Looking At Your Account Values Too Often?

Posted on : May 21, 2014 | Filled under : News

Michael D. Lam, Senior Editor for Horsesmouth, wrote an interesting article entitled, “A Painful Example of Short-Term Thinking.”  In it, he reviews and summarizes a new book, Fooled by Randomness – The Hidden Role of Chance in the King Wealth Planning-Person lookingMarkets and in Life by Nassim Nicholas Taleb.

Lam believes that investors who pore over their portfolios every instant are only hurting themselves. Too much scrutiny causes investors to mistake volatility for returns – or, to use the language of communications theory – to confuse noise with information.

As a hypothetical example of how and why this happens, imagine a retired investor who spends his time tending his nest egg. Assume two things about the performance of his portfolio:

  1. He can expect a rate of return of 10% in excess of Treasury Bills.
  2. Annually, returns will vary by 8% from this average.
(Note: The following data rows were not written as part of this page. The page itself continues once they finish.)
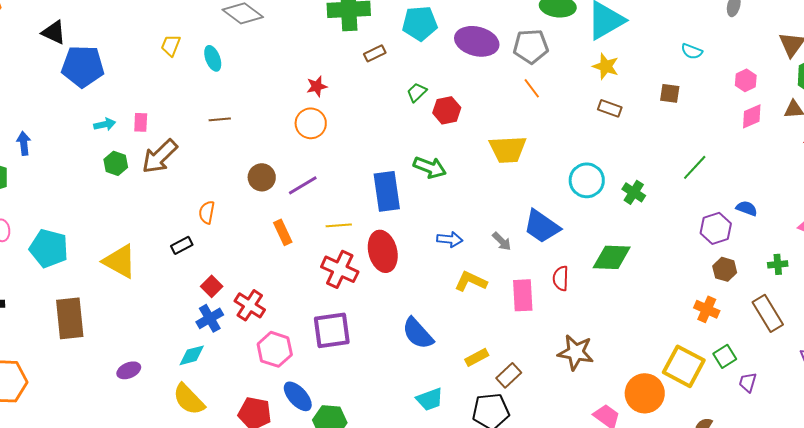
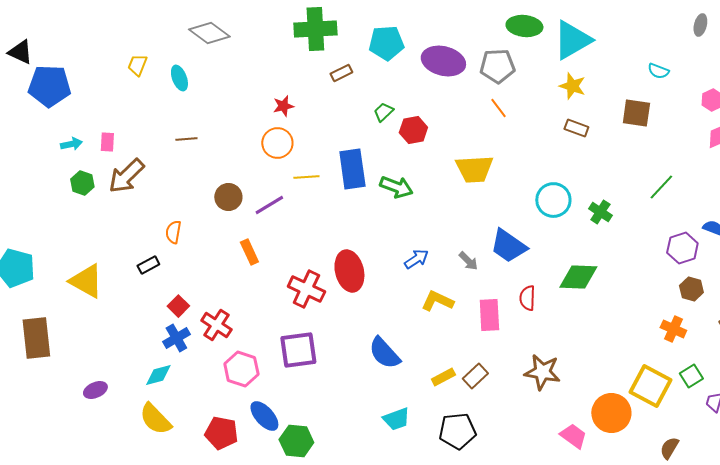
brown square: (670, 93) -> (636, 113), size x1.4
blue rectangle: (387, 191) -> (352, 169), moved
yellow line: (339, 225) -> (306, 177), moved
blue arrow: (450, 239) -> (416, 259), turned -40
brown rectangle: (509, 375) -> (475, 376), moved

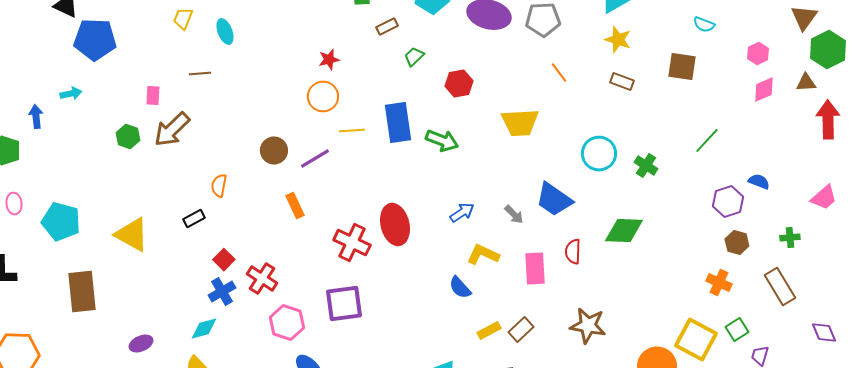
orange line: (498, 108) -> (559, 72), moved
green trapezoid: (383, 112) -> (414, 56), moved
brown line: (186, 139) -> (200, 74), moved
cyan arrow: (71, 144) -> (71, 94), moved
blue semicircle: (384, 353) -> (460, 288), moved, size x0.7

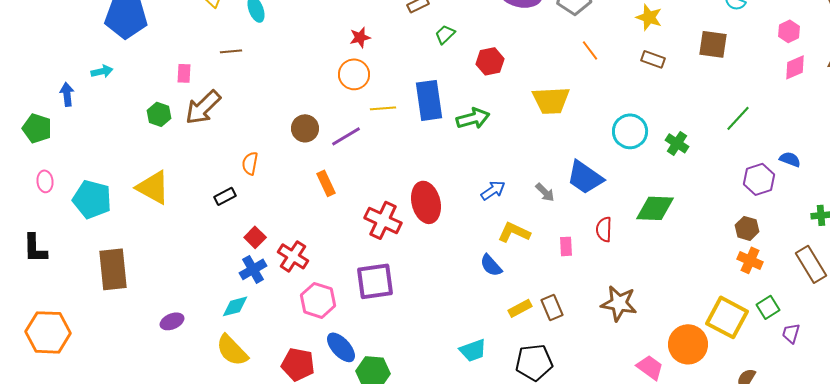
green arrow: (442, 140) -> (473, 118), turned -36
yellow triangle: (132, 234) -> (153, 187), moved
brown hexagon: (737, 242) -> (747, 228), moved
pink rectangle: (535, 268) -> (566, 246), size x0.6
brown rectangle: (521, 330) -> (552, 307), turned -70

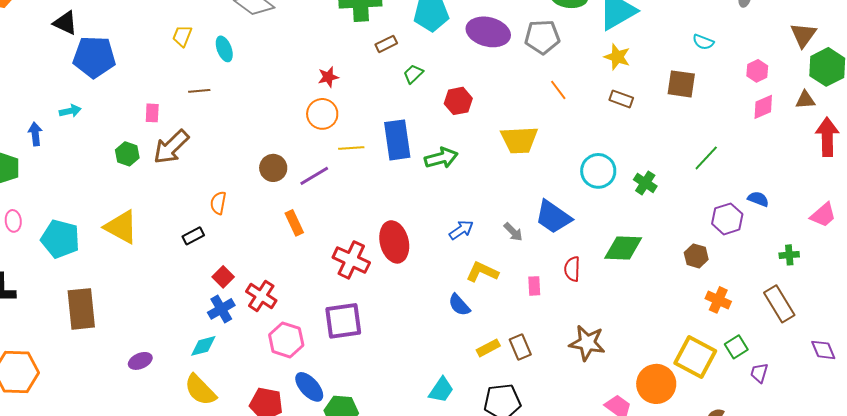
brown hexagon: (747, 228) -> (696, 256), moved
cyan trapezoid: (473, 350) -> (441, 390), turned -36

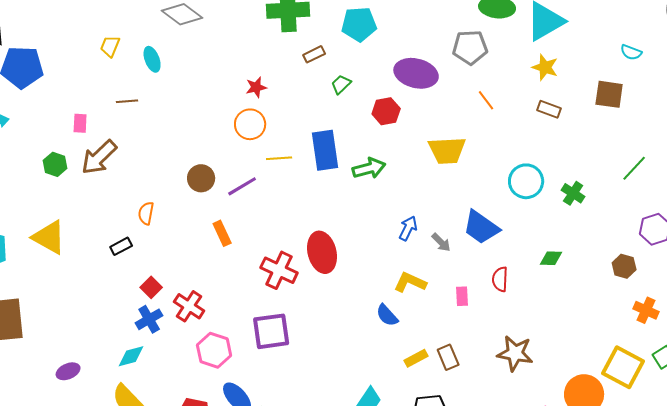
purple ellipse: (488, 32) -> (416, 73), moved
blue arrow: (461, 230) -> (408, 228), moved, turned -30
green diamond: (623, 248) -> (551, 258), size x0.6

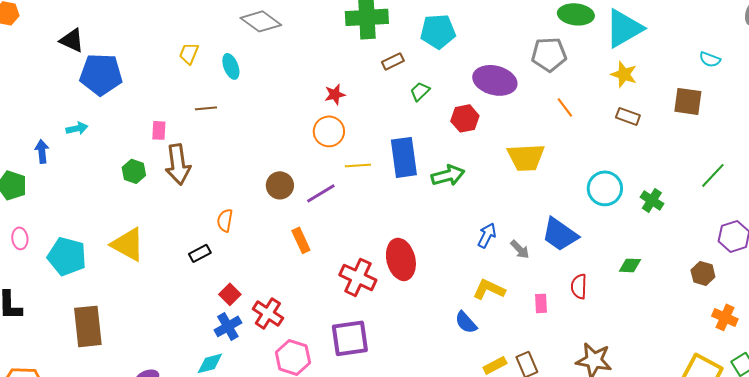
brown arrow: (99, 157) -> (178, 164), turned -54

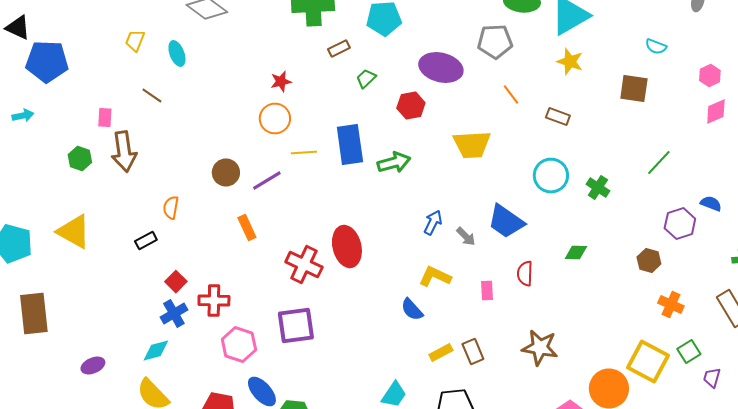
brown line: (206, 108) -> (152, 96), turned 40
brown rectangle: (628, 116) -> (558, 116), moved
red cross: (268, 313) -> (214, 300), turned -32

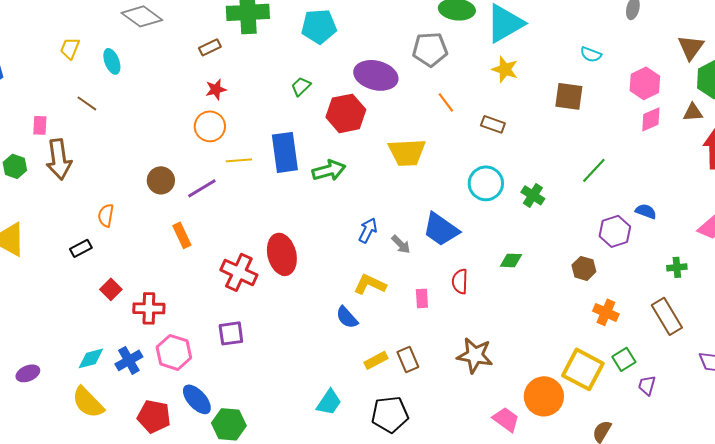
brown rectangle: (339, 48) -> (210, 47), moved
pink hexagon: (710, 76) -> (645, 83), size x1.4
red hexagon: (411, 106) -> (346, 113), size x1.4
blue cross: (174, 314) -> (129, 360), moved
purple square: (296, 326) -> (231, 333), size x0.7

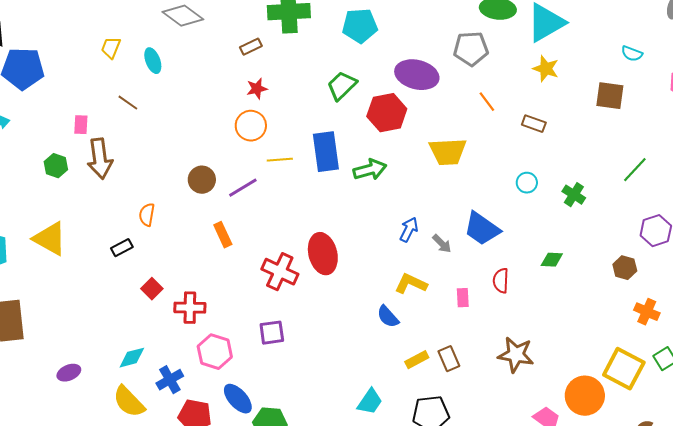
green trapezoid: (301, 86) -> (342, 86), size x1.5
cyan circle: (486, 183) -> (527, 183), size x0.6
blue cross: (129, 360) -> (170, 380), moved

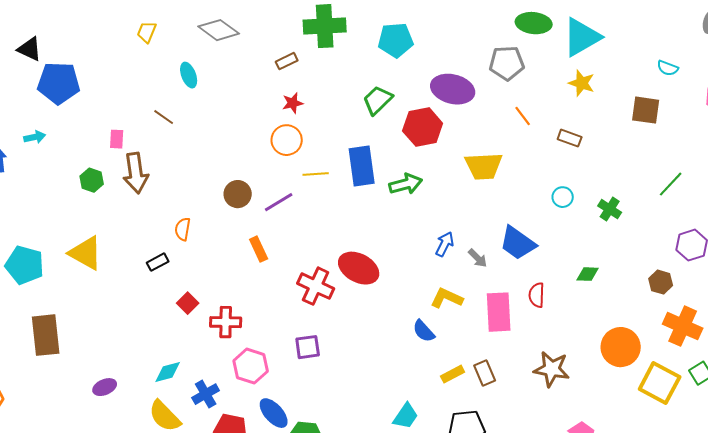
yellow trapezoid: (111, 48) -> (147, 32), moved
red ellipse: (323, 254) -> (359, 268), turned -48
pink rectangle: (463, 298) -> (499, 312), size x2.0
orange cross: (647, 312) -> (683, 326), size x1.5
orange circle: (585, 396) -> (621, 347), moved

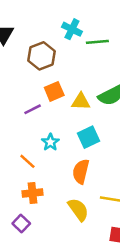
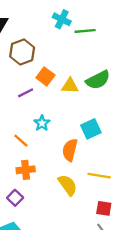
brown hexagon: (41, 56) -> (22, 52), moved
orange square: (54, 91) -> (45, 76), turned -30
cyan square: (88, 137) -> (91, 129), moved

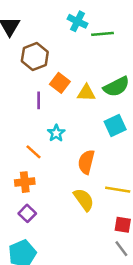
purple line: (26, 93) -> (39, 100), turned -63
cyan square: (91, 129) -> (115, 126), moved
orange cross: (26, 170) -> (25, 182), moved

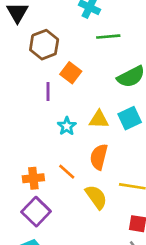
green line: (103, 34) -> (108, 37), moved
yellow triangle: (86, 93) -> (99, 119), moved
orange line: (34, 152) -> (67, 172), moved
purple square: (27, 213) -> (36, 212), size x1.5

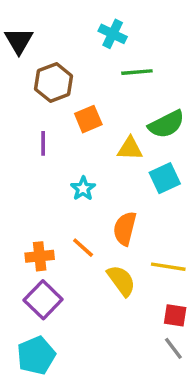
orange square: (71, 73) -> (88, 119), turned 30
purple line: (48, 91) -> (43, 143), moved
yellow triangle: (99, 119) -> (130, 149), moved

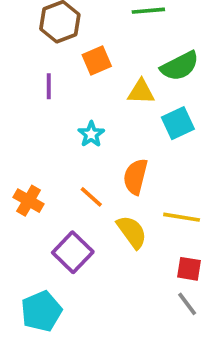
orange cross: (40, 256) -> (29, 201), moved, turned 36
purple square: (43, 300) -> (73, 252), moved

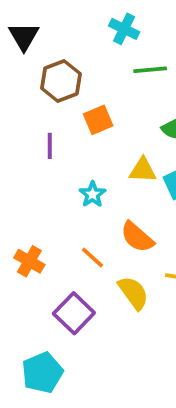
yellow triangle: (141, 92) -> (143, 170), moved
orange semicircle: (135, 177) -> (137, 237), turned -63

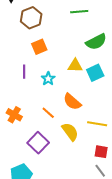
orange square: (98, 120) -> (39, 47), moved
purple line: (50, 146) -> (24, 72), moved

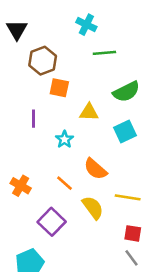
orange square: (39, 47) -> (59, 88), moved, turned 35
yellow triangle: (75, 66) -> (89, 112), moved
purple line: (24, 72) -> (34, 119), moved

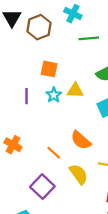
brown hexagon: (43, 61) -> (39, 27), moved
cyan star: (64, 139) -> (54, 95), moved
orange cross: (21, 186) -> (13, 145), moved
So by definition, over the long-term, the return should average 10%, but there will be years when the return actually dips to 2%. In fact, under extreme conditions (see returns for 2000 and 2001) the return could dip another 8% to -6%. So, even though the long-term return is 10%, the swings from year to year can be considerable.

The problem is, for short-term thinkers, randomness has some unexpected and somewhat shocking results. According to Lam’s article, if the investor looks at his investments every day, he’ll see a loss slightly less than half the time. If he reads only his monthly statements, however, he’ll be pleasantly surprised two-thirds of the time. And, if he calculates his net worth only once a year, he’ll be pleasantly surprised 19 out of 20 times.

If you consider that the pain of loss is more deeply felt than the thrill of equivalent gains (by 2 to 2.5 times), psychologists note our investor’s high frequency review of his accounts would prove painful.

The moral of the story is to stay disciplined.  Resist the lure of short-term thinking, which results in an over-investment of time, attention, and analysis in what is at best, strictly meaningless, or at worst, very detrimental to your portfolios.